BEGIN Records shown
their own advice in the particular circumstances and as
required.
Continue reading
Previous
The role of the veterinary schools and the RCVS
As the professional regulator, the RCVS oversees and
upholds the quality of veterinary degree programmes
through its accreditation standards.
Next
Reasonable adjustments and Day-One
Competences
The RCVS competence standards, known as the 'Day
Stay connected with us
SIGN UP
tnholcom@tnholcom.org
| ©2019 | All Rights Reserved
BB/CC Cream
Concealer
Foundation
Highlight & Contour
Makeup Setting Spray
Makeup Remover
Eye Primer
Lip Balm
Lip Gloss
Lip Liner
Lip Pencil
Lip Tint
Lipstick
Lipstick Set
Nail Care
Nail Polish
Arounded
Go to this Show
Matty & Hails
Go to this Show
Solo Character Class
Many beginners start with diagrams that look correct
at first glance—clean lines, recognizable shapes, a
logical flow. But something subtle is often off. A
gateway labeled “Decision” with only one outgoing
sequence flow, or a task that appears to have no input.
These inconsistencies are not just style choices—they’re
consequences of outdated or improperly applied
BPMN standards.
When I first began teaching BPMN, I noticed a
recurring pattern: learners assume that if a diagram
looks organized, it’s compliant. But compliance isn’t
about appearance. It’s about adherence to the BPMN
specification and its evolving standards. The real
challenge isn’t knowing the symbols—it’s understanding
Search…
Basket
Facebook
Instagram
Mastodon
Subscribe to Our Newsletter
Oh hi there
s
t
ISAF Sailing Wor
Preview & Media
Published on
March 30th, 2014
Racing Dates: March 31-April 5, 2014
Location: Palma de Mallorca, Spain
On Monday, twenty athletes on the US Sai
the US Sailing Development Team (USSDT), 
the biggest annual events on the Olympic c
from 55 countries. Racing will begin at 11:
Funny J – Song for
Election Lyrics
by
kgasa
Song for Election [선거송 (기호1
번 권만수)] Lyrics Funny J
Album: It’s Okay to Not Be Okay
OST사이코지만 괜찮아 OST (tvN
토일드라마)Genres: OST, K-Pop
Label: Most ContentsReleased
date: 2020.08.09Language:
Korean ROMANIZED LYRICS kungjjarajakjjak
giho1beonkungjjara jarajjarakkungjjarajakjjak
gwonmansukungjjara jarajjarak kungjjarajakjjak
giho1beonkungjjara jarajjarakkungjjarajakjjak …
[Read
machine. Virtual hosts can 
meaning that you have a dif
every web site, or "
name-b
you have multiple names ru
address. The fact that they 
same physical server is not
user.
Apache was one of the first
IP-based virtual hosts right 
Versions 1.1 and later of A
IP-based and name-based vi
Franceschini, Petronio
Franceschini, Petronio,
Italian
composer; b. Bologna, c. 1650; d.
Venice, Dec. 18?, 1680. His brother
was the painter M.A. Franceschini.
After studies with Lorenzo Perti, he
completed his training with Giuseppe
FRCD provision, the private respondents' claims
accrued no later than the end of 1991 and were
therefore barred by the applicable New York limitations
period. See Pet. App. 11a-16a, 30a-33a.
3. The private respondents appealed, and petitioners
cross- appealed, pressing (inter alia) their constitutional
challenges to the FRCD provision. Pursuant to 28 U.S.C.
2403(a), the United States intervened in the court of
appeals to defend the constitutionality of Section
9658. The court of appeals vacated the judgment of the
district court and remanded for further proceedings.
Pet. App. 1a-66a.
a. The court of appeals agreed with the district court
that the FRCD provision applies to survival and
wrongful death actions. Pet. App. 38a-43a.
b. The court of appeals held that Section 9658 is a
END Records shown
BEGIN Records shown
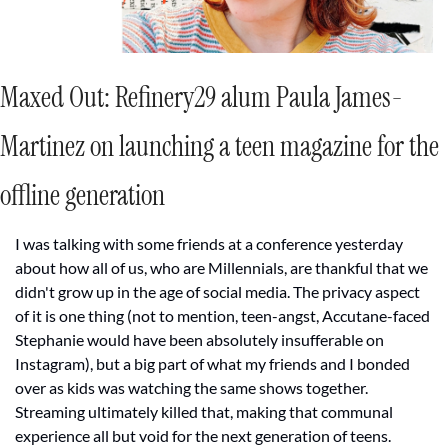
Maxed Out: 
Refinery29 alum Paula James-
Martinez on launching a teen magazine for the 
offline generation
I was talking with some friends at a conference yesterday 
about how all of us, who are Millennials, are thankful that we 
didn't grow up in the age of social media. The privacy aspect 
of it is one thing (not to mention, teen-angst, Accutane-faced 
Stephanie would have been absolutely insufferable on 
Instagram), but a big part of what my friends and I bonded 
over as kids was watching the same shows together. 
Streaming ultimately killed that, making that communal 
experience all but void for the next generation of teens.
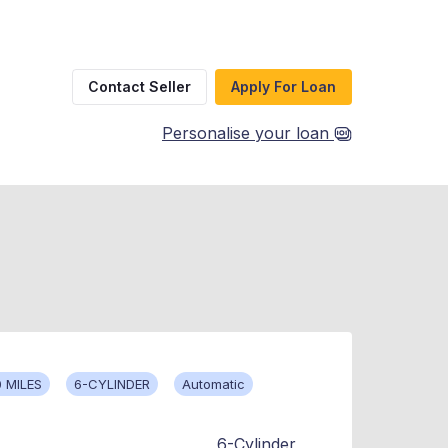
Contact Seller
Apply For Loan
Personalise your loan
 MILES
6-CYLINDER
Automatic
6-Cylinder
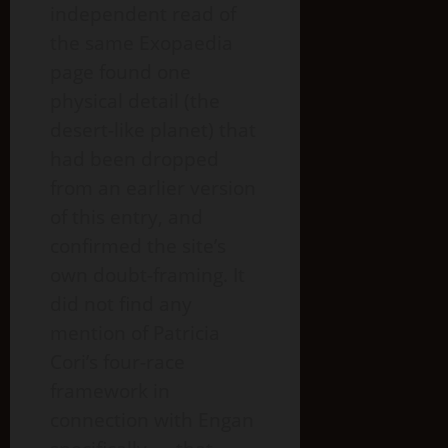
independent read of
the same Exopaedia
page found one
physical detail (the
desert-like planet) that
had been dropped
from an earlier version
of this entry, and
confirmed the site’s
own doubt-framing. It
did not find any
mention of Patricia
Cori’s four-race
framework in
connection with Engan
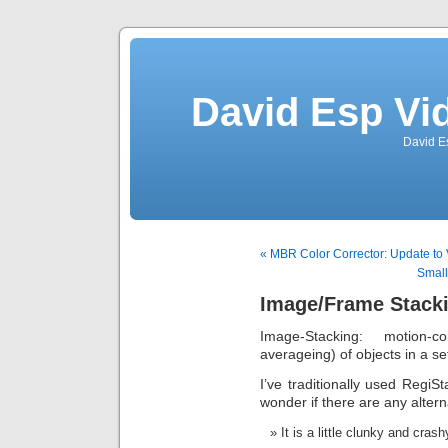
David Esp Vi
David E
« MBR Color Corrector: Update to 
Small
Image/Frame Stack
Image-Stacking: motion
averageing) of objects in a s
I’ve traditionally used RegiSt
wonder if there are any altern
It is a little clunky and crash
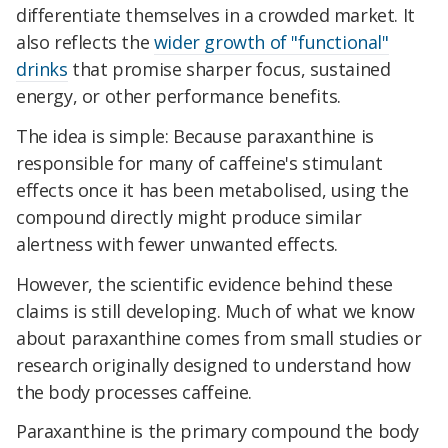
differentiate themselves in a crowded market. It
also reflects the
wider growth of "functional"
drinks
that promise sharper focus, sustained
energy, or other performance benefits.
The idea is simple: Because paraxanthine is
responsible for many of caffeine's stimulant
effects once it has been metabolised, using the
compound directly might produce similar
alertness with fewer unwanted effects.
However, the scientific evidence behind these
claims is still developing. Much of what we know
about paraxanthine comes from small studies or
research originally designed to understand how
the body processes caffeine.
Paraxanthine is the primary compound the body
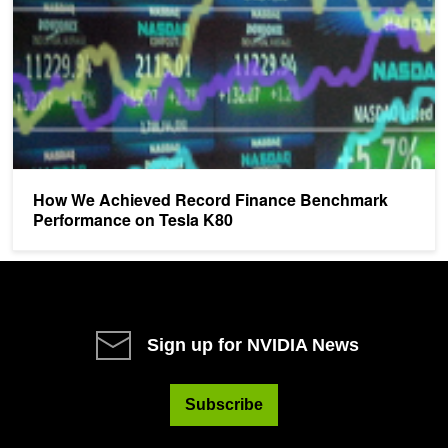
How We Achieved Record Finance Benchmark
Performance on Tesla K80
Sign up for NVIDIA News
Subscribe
END Records shown
Work request:
What you return should be exactly the lines above, starting at the one with "BB/CC Cream" and ending at the one with "the US Sailing", and nothing else.

Response to this exercise:
BB/CC Cream
Concealer
Foundation
Highlight & Contour
Makeup Setting Spray
Makeup Remover
Eye Primer
Lip Balm
Lip Gloss
Lip Liner
Lip Pencil
Lip Tint
Lipstick
Lipstick Set
Nail Care
Nail Polish
Arounded
Go to this Show
Matty & Hails
Go to this Show
Solo Character Class
Many beginners start with diagrams that look correct
at first glance—clean lines, recognizable shapes, a
logical flow. But something subtle is often off. A
gateway labeled “Decision” with only one outgoing
sequence flow, or a task that appears to have no input.
These inconsistencies are not just style choices—they’re
consequences of outdated or improperly applied
BPMN standards.
When I first began teaching BPMN, I noticed a
recurring pattern: learners assume that if a diagram
looks organized, it’s compliant. But compliance isn’t
about appearance. It’s about adherence to the BPMN
specification and its evolving standards. The real
challenge isn’t knowing the symbols—it’s understanding
Search…
Basket
Facebook
Instagram
Mastodon
Subscribe to Our Newsletter
Oh hi there
s
t
ISAF Sailing Wor
Preview & Media
Published on
March 30th, 2014
Racing Dates: March 31-April 5, 2014
Location: Palma de Mallorca, Spain
On Monday, twenty athletes on the US Sai
the US Sailing Development Team (USSDT), 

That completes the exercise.